WORK TASK :: Images do not belong in the copy; retype the rest of the entries below exactly.

________________________________________

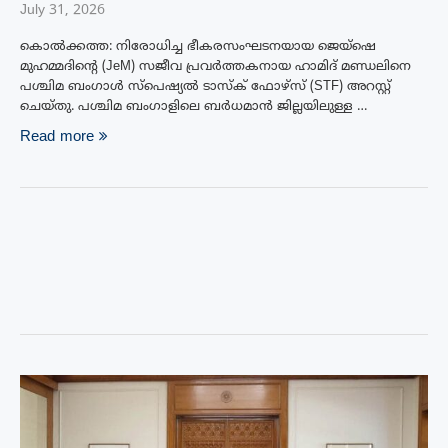
July 31, 2026
കൊൽക്കത്ത: നിരോധിച്ച ഭീകരസംഘടനയായ ജെയ്‌ഷെ
മുഹമ്മദിന്റെ (JeM) സജീവ പ്രവർത്തകനായ ഹാമിദ് മണ്ഡലിനെ
പശ്ചിമ ബംഗാൾ സ്പെഷ്യൽ ടാസ്‌ക് ഫോഴ്‌സ് (STF) അറസ്റ്റ്
ചെയ്തു. പശ്ചിമ ബംഗാളിലെ ബർധമാൻ ജില്ലയിലുള്ള …
Read more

________________________________________

PROBLEM SOLUTION ::
July 31, 2026
കൊൽക്കത്ത: നിരോധിച്ച ഭീകരസംഘടനയായ ജെയ്‌ഷെ
മുഹമ്മദിന്റെ (JeM) സജീവ പ്രവർത്തകനായ ഹാമിദ് മണ്ഡലിനെ
പശ്ചിമ ബംഗാൾ സ്പെഷ്യൽ ടാസ്‌ക് ഫോഴ്‌സ് (STF) അറസ്റ്റ്
ചെയ്തു. പശ്ചിമ ബംഗാളിലെ ബർധമാൻ ജില്ലയിലുള്ള …
Read more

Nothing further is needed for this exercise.